In yet another milestone for the Green Box Arts Festival, the small Ute Pass town will host one of the more innovative artistic installations that have commanded much popularity in downtown Montreal. It will become the signature exhibit, serving as a living art, musical and recreational experience, for the annual Green Box Festival next summer.

Called the “21-swings” in Montreal, the installation allows participants to enjoy one of the favorite pastimes of kids, with each swing seat acting as a musical instrument. As people swing, prerecorded sounds from pianos, guitars, harps and other instruments fill the air, according to an article in the Huffington Post. The multi-colored, musical swings and special lighting and effects have become such a sensation, garnering the attention of Oprah and other celebrities who say the swings create a “living piece of art.” The main challenge involves having neighboring swings work together in way that produces great melodies and harmonies. The concept stems from the idea to build cooperation and harmony among a group of people in a public area.

And now, the installation, the brainchild of the award-winning French Canadian design group Daily Tous Les Jours, is headed to Green Mountain Falls next summer for nearly a month. Details were presented at last week’s board of trustees meeting by Jesse Stroope of the Green Box Arts Festival group.

Stroope said the group wants to install a smaller version of the swing attraction, with possibly 12 swing seats, and have it featured in the city park next to the lake and Gazebo for close to a month, starting in mid-June, on a daily basis. He cited the popularity of the swing installation in Montreal and believes it could become a huge draw for the festival and the town. The Green Box Arts Festival has brought a variety of artistic and cultural, interactive displays to the mountain town, a number of which have been exhibited in more urban areas.

The 12-swing plan got the unanimous thumbs-up by the GMF Board of Trustees. The board members made it clear they are ready to swing themselves and want to waive most daily fees. And this comes from a group of leaders who can’t agree on too many issues.

The only catch is that the proposed location of the $500,000-plus installation may put a damper on one of the town’s main traditional revenue sources in the summer: weddings at the Gazebo.

City officials cited a possible conflict between the swing participants and wedding brides, who may not be thrilled with big crowds overlooking their ceremonies and with musical swings blaring away. The town normally books several weddings at the Gazebo on both Saturday and Sunday during this period.

Trustee Howard Price, though, said he believes most wedding party organizers would enjoy having their ceremony next to such an innovative installation. More importantly, he touted the benefits of the Green Box Arts Festival and suggested that the town may just have to make some adjustments. “We are going to bring a bunch of people in town,” said Price. “We are going to have a world-class artistic installation.” Moreover, he cited the success of last summer’s Cloud City, an exhibit once displayed on top of the Metropolitan Art Museum in New York City, which drew thousands of participants.
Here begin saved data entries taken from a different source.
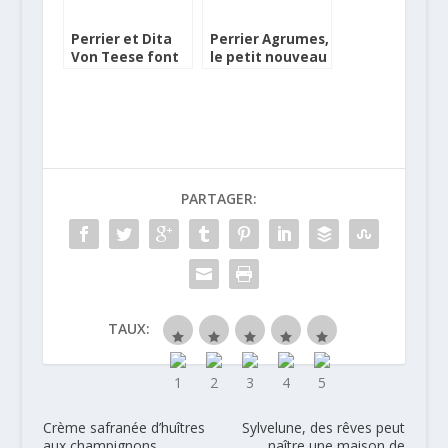
Perrier et Dita
Perrier Agrumes,
Von Teese font
le petit nouveau
pétiller votre
de la gamme
iPhone
« Aro »
PARTAGER:
TAUX:
Crème safranée d’huîtres
Sylvelune, des rêves peut
aux champignons
naître une maison de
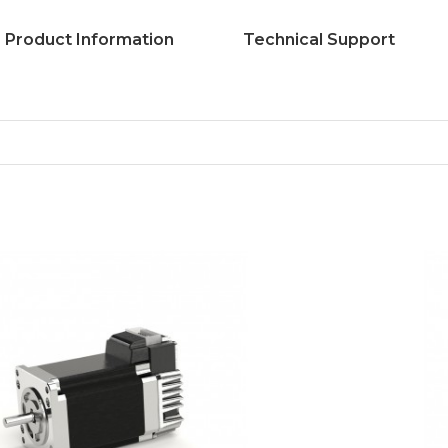
Product Information
Technical Support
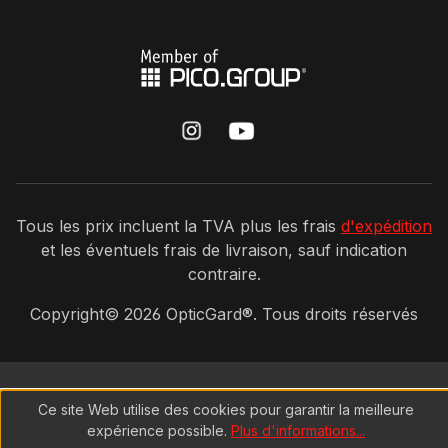
Tous les prix incluent la TVA plus les frais
d'expédition
et les éventuels frais de livraison, sauf indication
contraire.
Copyright©
2026
OpticGard®. Tous droits réservés
Ce site Web utilise des cookies pour garantir la meilleure
expérience possible.
Plus d'informations...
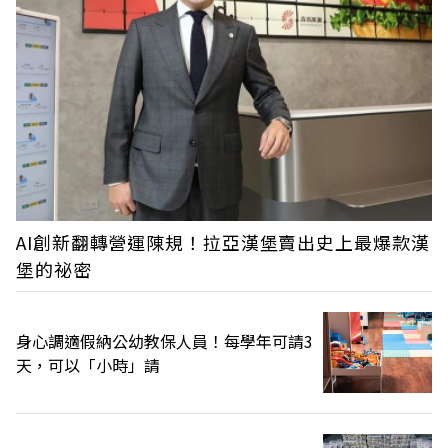
AI創新翻轉營運陳規！拉亞漢堡賣出史上最爆款漢
堡的祕密
身心調適假納公幼教保人員！每學年可請3
天，可以「小時」請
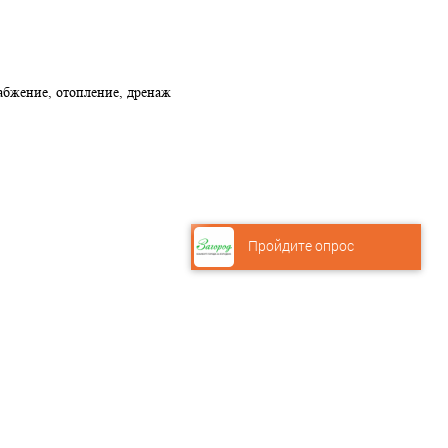
абжение, отопление, дренаж
Пройдите опрос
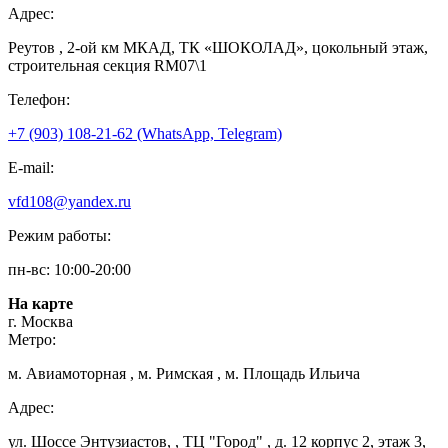
Адрес:
Реутов , 2-ой км МКАД, ТК «ШОКОЛАД», цокольный этаж,
строительная секция RM07\1
Телефон:
+7 (903) 108-21-62 (WhatsApp, Telegram)
E-mail:
vfd108@yandex.ru
Режим работы:
пн-вс: 10:00-20:00
На карте
г. Москва
Метро:
м. Авиамоторная , м. Римская , м. Площадь Ильича
Адрес:
ул. Шоссе Энтузиастов, , ТЦ "Город" , д. 12 корпус 2, этаж 3,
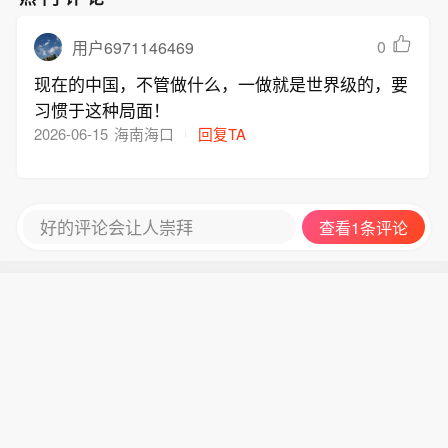
0
用户6971146469
现在的中国，不管做什么，一做就是世界级的，要
习惯于这种局面！
2026-06-15
海南海口
回复TA
好的评论会让人崇拜
查看1条评论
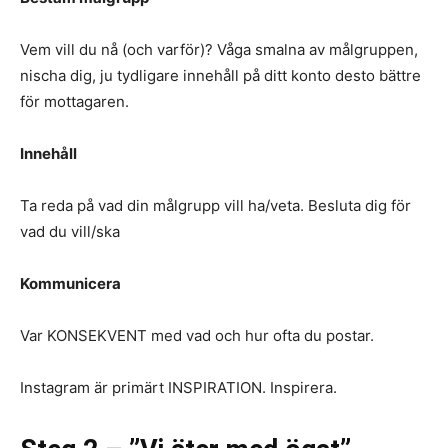
Vem vill du nå (och varför)? Våga smalna av målgruppen,
nischa dig, ju tydligare innehåll på ditt konto desto bättre
för mottagaren.
Innehåll
Ta reda på vad din målgrupp vill ha/veta. Besluta dig för
vad du vill/ska
Kommunicera
Var KONSEKVENT med vad och hur ofta du postar.
Instagram är primärt INSPIRATION. Inspirera.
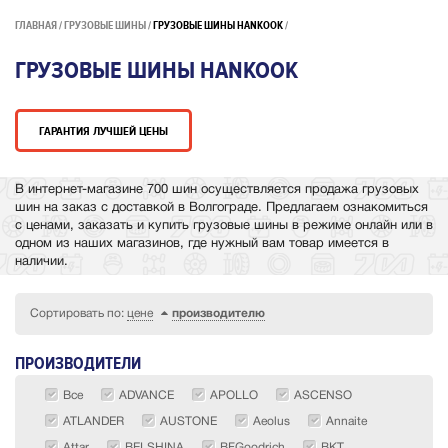
ГЛАВНАЯ
ГРУЗОВЫЕ ШИНЫ
ГРУЗОВЫЕ ШИНЫ HANKOOK
ГРУЗОВЫЕ ШИНЫ HANKOOK
ГАРАНТИЯ ЛУЧШЕЙ ЦЕНЫ
В интернет-магазине 700 шин осуществляется продажа грузовых
шин на заказ с доставкой в Волгограде. Предлагаем ознакомиться
с ценами, заказать и купить грузовые шины в режиме онлайн или в
одном из наших магазинов, где нужный вам товар имеется в
наличии.
Сортировать по:
цене
производителю
ПРОИЗВОДИТЕЛИ
Все
ADVANCE
APOLLO
ASCENSO
ATLANDER
AUSTONE
Aeolus
Annaite
Attar
BELSHINA
BFGoodrich
BKT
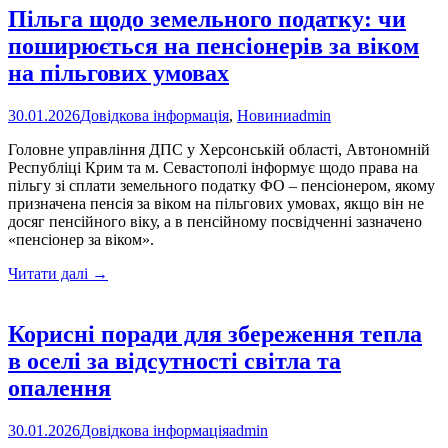
українську
Пільга щодо земельного податку: чи
мову:
поширюється на пенсіонерів за віком
інформаційна
кампанія
на пільгових умовах
«Ой,
що
30.01.2026
Довідкова інформація
,
Новини
admin
це?»
Головне управління ДПС у Херсонській області, Автономній
Республіці Крим та м. Севастополі інформує щодо права на
пільгу зі сплати земельного податку ФО – пенсіонером, якому
призначена пенсія за віком на пільгових умовах, якщо він не
досяг пенсійного віку, а в пенсійному посвідченні зазначено
«пенсіонер за віком».
Пільга
Читати далі
→
щодо
земельного
податку:
Корисні поради для збереження тепла
чи
в оселі за відсутності світла та
поширюється
на
опалення
пенсіонерів
за
30.01.2026
Довідкова інформація
admin
віком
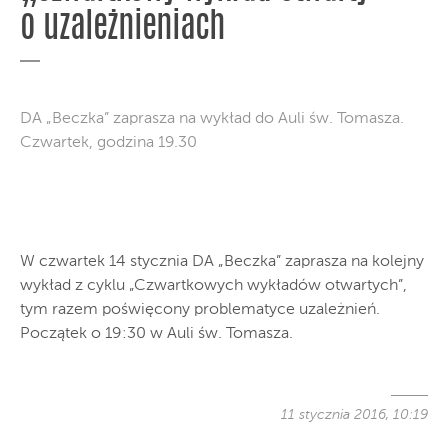
o uzależnieniach
DA „Beczka” zaprasza na wykład do Auli św. Tomasza.
Czwartek, godzina 19.30
W czwartek 14 stycznia DA „Beczka” zaprasza na kolejny
wykład z cyklu „Czwartkowych wykładów otwartych”,
tym razem poświęcony problematyce uzależnień.
Początek o 19:30 w Auli św. Tomasza.
11 stycznia 2016, 10:19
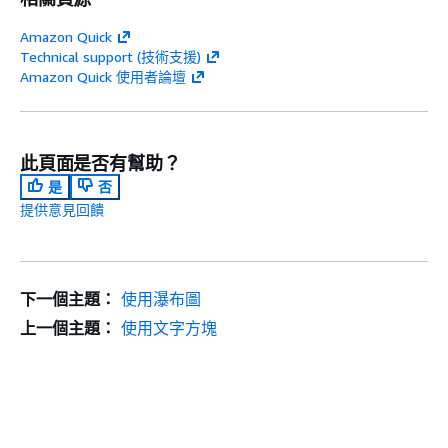
Amazon Quick
Technical support (技術支援)
Amazon Quick 使用者論壇
此頁面是否有幫助？
是
否
提供意見回饋
下一個主題：
使用瀑布圖
上一個主題：
使用文字方塊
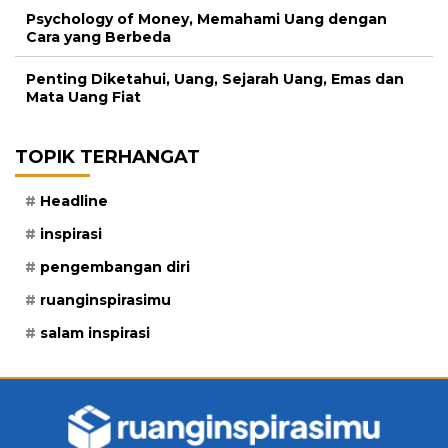
Psychology of Money, Memahami Uang dengan
Cara yang Berbeda
Penting Diketahui, Uang, Sejarah Uang, Emas dan
Mata Uang Fiat
TOPIK TERHANGAT
Headline
inspirasi
pengembangan diri
ruanginspirasimu
salam inspirasi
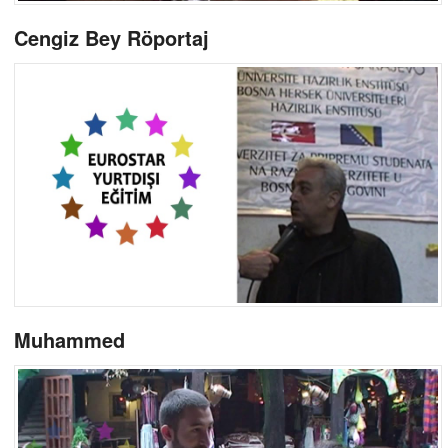
Cengiz Bey Röportaj
Muhammed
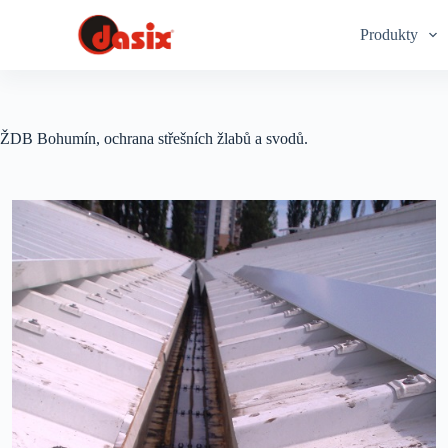
S
Produkty
k
i
p
t
o
c
ŽDB Bohumín, ochrana střešních žlabů a svodů.
o
n
t
e
n
t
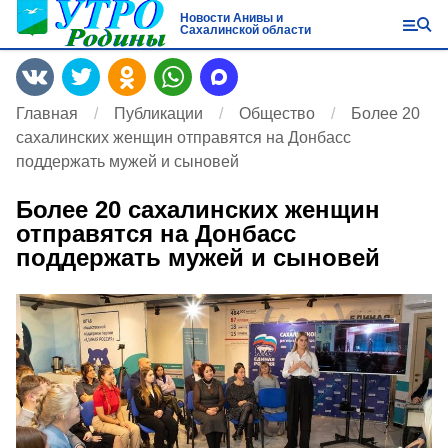
Новости Анивы и
Сахалинской области
Главная
Публикации
Общество
Более 20
сахалинских женщин отправятся на Донбасс
поддержать мужей и сыновей
Более 20 сахалинских женщин
отправятся на Донбасс
поддержать мужей и сыновей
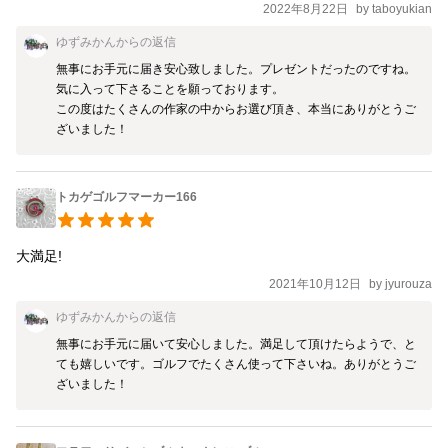
2022年8月22日
by
taboyukian
ゆずみかん
からの返信
無事にお手元に届き安心致しました。プレゼントだったのですね。
気に入って下さることを願っております。

この度はたくさんの作家の中からお選び頂き、本当にありがとうご
ざいました！
トカゲゴルフマーカー166
大満足!
2021年10月12日
by
jyurouza
ゆずみかん
からの返信
無事にお手元に届いて安心しました。満足して頂けたらようで、と
ても嬉しいです。ゴルフでたくさん使って下さいね。ありがとうご
ざいました！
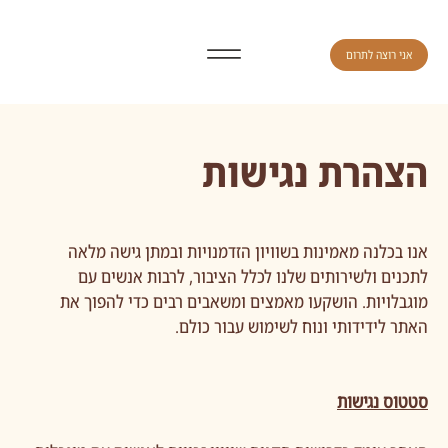
אני רוצה לתרום
הצהרת נגישות
אנו בכלנה מאמינות בשוויון הזדמנויות ובמתן גישה מלאה
לתכנים ולשירותים שלנו לכלל הציבור, לרבות אנשים עם
מוגבלויות. הושקעו מאמצים ומשאבים רבים כדי להפוך את
האתר לידידותי ונוח לשימוש עבור כולם.
סטטוס נגישות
Plus, Stroope said the festival organizers would close down the swing attraction at certain times, if wedding party organizers wanted to have a more peaceful ceremony.

Amily Beidelman-Almy, the owner of the Mucky Duck restaurant, who handles many wedding parties, suggested that the town take a more cautious approach and don’t assume everyone wants to see people swinging on their wedding day. “Brides are pretty particular,” quipped Beidelman-Almy, who predicted that some brides would love having their ceremony next to the 12-swing installation, while others would object. “Weddings are big in this town,” added the GMF business owner.

Trustee Ralph LoCascio also cited a concern with the city losing a great deal of revenue. He said the trustees need to examine the fees they plan to assess Green Box for this display. Under one proposal, the city would charge Green Box a set $400 fee for the month-long swing attraction and other events that are associated with their festival. The festival organizers are tentatively planning to have the 12-swings installed and displayed in the park next to the Gazebo from June 18 to July 18, 2014.

In a compromise move, the town leaders endorsed the 12-swing concept and the project installation in the city’s park, but wanted to explore possible alternative fee arrangements with the Green Box organizers.